The South American contribution to its revenue was hit by the depreciation of the Chilean peso against international currencies, it said.
The company took a net GBP19.7 million one-off charge in the year, up from zero the year before. This comprised impairment charges related to the closure of Fenner Precision (Buffalo) and Hallite Brazil and was offset by the release of contingent deferred consideration on the acquisitions of American Industrial Plastics and Australian Conveyor Engineering.
In Asia Pacific, primarily focused on Australia, the company’s operating profit and margins were hit by weaker trading conditions in Australia. Performance in China improved, Fenner said, with increased high-performance belt sales in the coal industry, but its India sales weakened in line with the poorer trading conditions in the market.
For EMEA, sales were generally subdued owing to a lack of an economic recovery in the region and further contractions in the UK coal industry. It was also hit by a drop in demand in Russia and Ukraine owing to the ongoing tensions between the two countries.
Advanced engineered products revenue was GBP265.5 million for the year, down from GBP270.8 million last year, with a strong performance in the second half. The advanced sealing technologies business, the largest division within the AEP unit, posted revenue of GBP138.2 million in the year, while precision polymers revenue hit GBP99.6 million and Solesis Medical Technologies posted revenue of GBP27.7 million. The company did not split out the revenue by division last year.

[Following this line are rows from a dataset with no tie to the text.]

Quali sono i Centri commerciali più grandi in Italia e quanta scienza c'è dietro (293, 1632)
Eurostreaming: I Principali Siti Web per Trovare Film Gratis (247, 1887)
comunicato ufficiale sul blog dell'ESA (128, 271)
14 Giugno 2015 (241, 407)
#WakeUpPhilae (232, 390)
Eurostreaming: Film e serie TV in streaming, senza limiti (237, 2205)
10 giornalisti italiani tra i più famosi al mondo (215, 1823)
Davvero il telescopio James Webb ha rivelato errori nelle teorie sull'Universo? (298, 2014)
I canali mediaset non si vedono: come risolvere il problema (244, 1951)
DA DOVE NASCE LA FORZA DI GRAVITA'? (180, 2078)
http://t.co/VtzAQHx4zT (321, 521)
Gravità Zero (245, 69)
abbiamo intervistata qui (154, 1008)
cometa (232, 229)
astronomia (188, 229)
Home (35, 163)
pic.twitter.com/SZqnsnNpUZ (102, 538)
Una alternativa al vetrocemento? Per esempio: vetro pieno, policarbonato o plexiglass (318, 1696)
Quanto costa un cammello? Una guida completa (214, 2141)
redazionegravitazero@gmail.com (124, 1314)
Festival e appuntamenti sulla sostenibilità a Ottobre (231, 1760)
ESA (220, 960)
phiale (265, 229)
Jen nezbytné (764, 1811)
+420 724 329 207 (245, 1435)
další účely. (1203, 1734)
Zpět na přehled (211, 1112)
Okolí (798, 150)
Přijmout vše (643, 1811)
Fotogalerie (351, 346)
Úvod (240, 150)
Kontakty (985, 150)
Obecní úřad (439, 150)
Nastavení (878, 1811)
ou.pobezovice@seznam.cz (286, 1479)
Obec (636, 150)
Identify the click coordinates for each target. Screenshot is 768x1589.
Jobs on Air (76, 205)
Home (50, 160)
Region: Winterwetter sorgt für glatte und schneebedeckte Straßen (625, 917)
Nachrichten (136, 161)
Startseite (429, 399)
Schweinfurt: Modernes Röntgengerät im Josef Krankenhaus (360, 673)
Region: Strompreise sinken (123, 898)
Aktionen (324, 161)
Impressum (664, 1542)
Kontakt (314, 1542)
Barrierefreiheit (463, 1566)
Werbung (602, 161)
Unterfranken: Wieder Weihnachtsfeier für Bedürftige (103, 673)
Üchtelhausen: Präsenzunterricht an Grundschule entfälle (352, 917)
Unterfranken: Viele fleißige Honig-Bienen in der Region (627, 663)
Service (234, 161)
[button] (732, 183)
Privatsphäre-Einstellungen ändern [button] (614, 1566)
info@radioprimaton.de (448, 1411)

On the back of the stronger performance from the AEP business, the company said it anticipates that future investment will focus on this division and said it expects this investment to make the business its largest profit contributor going forward.
“We have entered the financial year with the group well placed to respond to the opportunities and challenges which we are facing. We are very aware of the potential impact on our end markets and the world economy generally from falls in the prices of energy and commodities and from forecasts of lower economic growth,” Hobson added.
“Overall, the strength and resilience of our businesses mean that, in a climate of increased economic and political uncertainties, we anticipate that growth in revenue and profitability in AEP is likely to be offset by weakness in the mining market,” he said.